Given the current changes in society, for example, can we leverage our datasets to inform us which customers are becoming, or will become, financially vulnerable? Or which businesses are struggling to cope with global changes? And can we do this far in advance of any default event?
If we know this, and our data often does, then action can be taken to mitigate risk. The introduction of capital ratios after the last financial crisis has done much to soften the blow in the current one, Whether this is through a restructuring of exposure, conditional loans, or through financial and advisory partnerships – a thorough understanding poses opportunities for change and growth.
Hope for the future – creating an even playing field
The use of AI in financial services offers us many causes for optimism in the future.

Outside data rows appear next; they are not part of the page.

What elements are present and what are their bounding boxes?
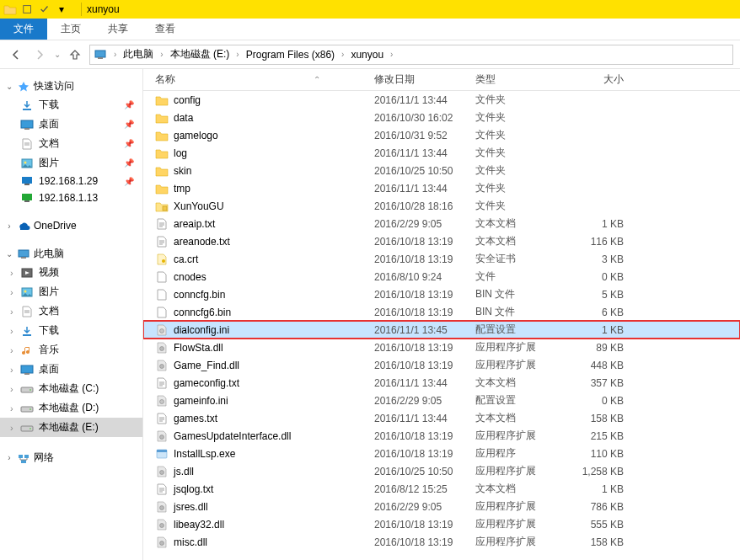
tab-view[interactable]: 查看 xyxy=(142,19,189,40)
file-row[interactable]: Game_Find.dll 2016/10/18 13:19 应用程序扩展 44… xyxy=(143,356,740,374)
nav-item[interactable]: 图片📌 xyxy=(0,153,142,173)
file-row[interactable]: config 2016/11/1 13:44 文件夹 xyxy=(143,91,740,109)
chevron-right-icon[interactable]: › xyxy=(387,50,396,59)
file-row[interactable]: dialconfig.ini 2016/11/1 13:45 配置设置 1 KB xyxy=(143,321,740,339)
file-row[interactable]: jsres.dll 2016/2/29 9:05 应用程序扩展 786 KB xyxy=(143,498,740,515)
chevron-right-icon[interactable]: › xyxy=(5,453,13,462)
nav-item[interactable]: 192.168.1.29📌 xyxy=(0,173,142,189)
back-button[interactable] xyxy=(7,45,25,64)
file-row[interactable]: conncfg6.bin 2016/10/18 13:19 BIN 文件 6 K… xyxy=(143,303,740,321)
nav-item[interactable]: 下载 xyxy=(0,321,142,340)
nav-item[interactable]: 本地磁盘 (D:) xyxy=(0,398,142,418)
pin-icon: 📌 xyxy=(124,177,134,186)
tab-home[interactable]: 主页 xyxy=(47,19,94,40)
file-row[interactable]: games.txt 2016/11/1 13:44 文本文档 158 KB xyxy=(143,409,740,427)
file-row[interactable]: js.dll 2016/10/25 10:50 应用程序扩展 1,258 KB xyxy=(143,462,740,480)
file-name: jsres.dll xyxy=(174,501,208,513)
file-row[interactable]: misc.dll 2016/10/18 13:19 应用程序扩展 158 KB xyxy=(143,533,740,551)
nav-item[interactable]: 本地磁盘 (E:) xyxy=(0,418,142,437)
nav-item[interactable]: 桌面📌 xyxy=(0,115,142,134)
pin-icon: 📌 xyxy=(124,139,134,148)
chevron-right-icon[interactable]: › xyxy=(110,50,120,59)
column-name[interactable]: 名称⌃ xyxy=(143,72,362,87)
file-row[interactable]: gameconfig.txt 2016/11/1 13:44 文本文档 357 … xyxy=(143,374,740,392)
column-type[interactable]: 类型 xyxy=(464,72,565,87)
file-row[interactable]: conncfg.bin 2016/10/18 13:19 BIN 文件 5 KB xyxy=(143,285,740,303)
history-dropdown[interactable]: ⌄ xyxy=(54,50,61,59)
file-row[interactable]: GamesUpdateInterface.dll 2016/10/18 13:1… xyxy=(143,427,740,445)
tab-share[interactable]: 共享 xyxy=(94,19,142,40)
nav-item[interactable]: 文档📌 xyxy=(0,134,142,153)
file-row[interactable]: XunYouGU 2016/10/28 18:16 文件夹 xyxy=(143,197,740,215)
file-row[interactable]: jsqlog.txt 2016/8/12 15:25 文本文档 1 KB xyxy=(143,480,740,498)
onedrive-header[interactable]: › OneDrive xyxy=(0,218,142,233)
qat-checkbox-icon[interactable] xyxy=(39,3,51,15)
chevron-right-icon[interactable]: › xyxy=(5,221,13,231)
chevron-down-icon[interactable]: ⌄ xyxy=(5,82,13,91)
file-name: gameconfig.txt xyxy=(174,377,239,389)
this-pc-header[interactable]: ⌄ 此电脑 xyxy=(0,245,142,263)
file-row[interactable]: InstallLsp.exe 2016/10/18 13:19 应用程序 110… xyxy=(143,445,740,462)
breadcrumb-item[interactable]: xunyou xyxy=(349,49,385,61)
file-row[interactable]: ca.crt 2016/10/18 13:19 安全证书 3 KB xyxy=(143,250,740,268)
pictures-icon xyxy=(20,286,34,298)
nav-item[interactable]: 192.168.1.13 xyxy=(0,189,142,206)
breadcrumb-item[interactable]: Program Files (x86) xyxy=(244,49,336,61)
qat-properties-icon[interactable] xyxy=(22,3,34,15)
file-row[interactable]: areanode.txt 2016/10/18 13:19 文本文档 116 K… xyxy=(143,232,740,250)
titlebar: ▾ xunyou xyxy=(0,0,740,19)
quick-access-header[interactable]: ⌄ 快速访问 xyxy=(0,77,142,95)
nav-item[interactable]: 图片 xyxy=(0,282,142,301)
file-name: conncfg6.bin xyxy=(174,307,231,318)
up-button[interactable] xyxy=(66,45,84,64)
file-row[interactable]: gamelogo 2016/10/31 9:52 文件夹 xyxy=(143,126,740,144)
file-row[interactable]: log 2016/11/1 13:44 文件夹 xyxy=(143,144,740,162)
content-area: ⌄ 快速访问 下载📌桌面📌文档📌图片📌192.168.1.29📌192.168.… xyxy=(0,69,740,560)
file-type: 应用程序扩展 xyxy=(464,535,565,549)
file-row[interactable]: skin 2016/10/25 10:50 文件夹 xyxy=(143,162,740,179)
file-name: libeay32.dll xyxy=(174,519,224,531)
breadcrumb-item[interactable]: 此电脑 xyxy=(121,47,155,61)
nav-item[interactable]: 视频 xyxy=(0,263,142,282)
file-type: 文本文档 xyxy=(464,482,565,496)
network-header[interactable]: › 网络 xyxy=(0,449,142,467)
file-date: 2016/10/31 9:52 xyxy=(362,130,464,141)
file-date: 2016/11/1 13:44 xyxy=(362,377,464,389)
file-row[interactable]: areaip.txt 2016/2/29 9:05 文本文档 1 KB xyxy=(143,215,740,232)
file-row[interactable]: cnodes 2016/8/10 9:24 文件 0 KB xyxy=(143,268,740,285)
chevron-right-icon[interactable]: › xyxy=(338,50,347,59)
chevron-right-icon[interactable]: › xyxy=(157,50,166,59)
breadcrumb-item[interactable]: 本地磁盘 (E:) xyxy=(169,47,232,61)
folder-icon xyxy=(155,130,169,141)
file-type: 文件夹 xyxy=(464,199,565,213)
file-row[interactable]: FlowSta.dll 2016/10/18 13:19 应用程序扩展 89 K… xyxy=(143,339,740,356)
file-type: BIN 文件 xyxy=(464,287,565,301)
chevron-down-icon[interactable]: ⌄ xyxy=(5,249,13,259)
tab-file[interactable]: 文件 xyxy=(0,19,47,40)
nav-item[interactable]: 本地磁盘 (C:) xyxy=(0,379,142,398)
qat-dropdown-icon[interactable]: ▾ xyxy=(56,3,67,15)
nav-item[interactable]: 下载📌 xyxy=(0,95,142,115)
file-row[interactable]: libeay32.dll 2016/10/18 13:19 应用程序扩展 555… xyxy=(143,515,740,533)
nav-item[interactable]: 文档 xyxy=(0,301,142,321)
file-row[interactable]: tmp 2016/11/1 13:44 文件夹 xyxy=(143,179,740,197)
file-date: 2016/8/12 15:25 xyxy=(362,483,464,495)
file-date: 2016/10/18 13:19 xyxy=(362,430,464,442)
nav-item-label: 文档 xyxy=(39,136,59,151)
column-size[interactable]: 大小 xyxy=(565,72,641,87)
forward-button[interactable] xyxy=(30,45,49,64)
netpc-green-icon xyxy=(20,192,34,204)
nav-item-label: 下载 xyxy=(39,323,59,338)
file-row[interactable]: gameinfo.ini 2016/2/29 9:05 配置设置 0 KB xyxy=(143,392,740,409)
nav-item[interactable]: 桌面 xyxy=(0,360,142,379)
file-name: data xyxy=(174,112,193,124)
nav-item-label: 图片 xyxy=(39,285,59,299)
file-type: 文件夹 xyxy=(464,181,565,195)
file-date: 2016/10/18 13:19 xyxy=(362,289,464,301)
column-date[interactable]: 修改日期 xyxy=(362,72,464,87)
breadcrumb[interactable]: › 此电脑 › 本地磁盘 (E:) › Program Files (x86) … xyxy=(89,45,733,65)
file-date: 2016/11/1 13:44 xyxy=(362,94,464,106)
chevron-right-icon[interactable]: › xyxy=(233,50,242,59)
nav-item[interactable]: 音乐 xyxy=(0,340,142,360)
file-row[interactable]: data 2016/10/30 16:02 文件夹 xyxy=(143,109,740,126)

From the ability to fairly and transparently provision capital to retail clients due to a clear understanding of economic drivers and behaviours, through to techniques which explain the impact of future climate risks on portfolio’s and thrust investment away from polluting entities – we should have hope in the power of a technology to throw open the drivers in the world around us.
Finding meaning from data and acting upon it is something the financial services industry has done for as long as it has been in existence, AI offers us the ability to do this at speed and with scale – in as fair and unbiased way as possible.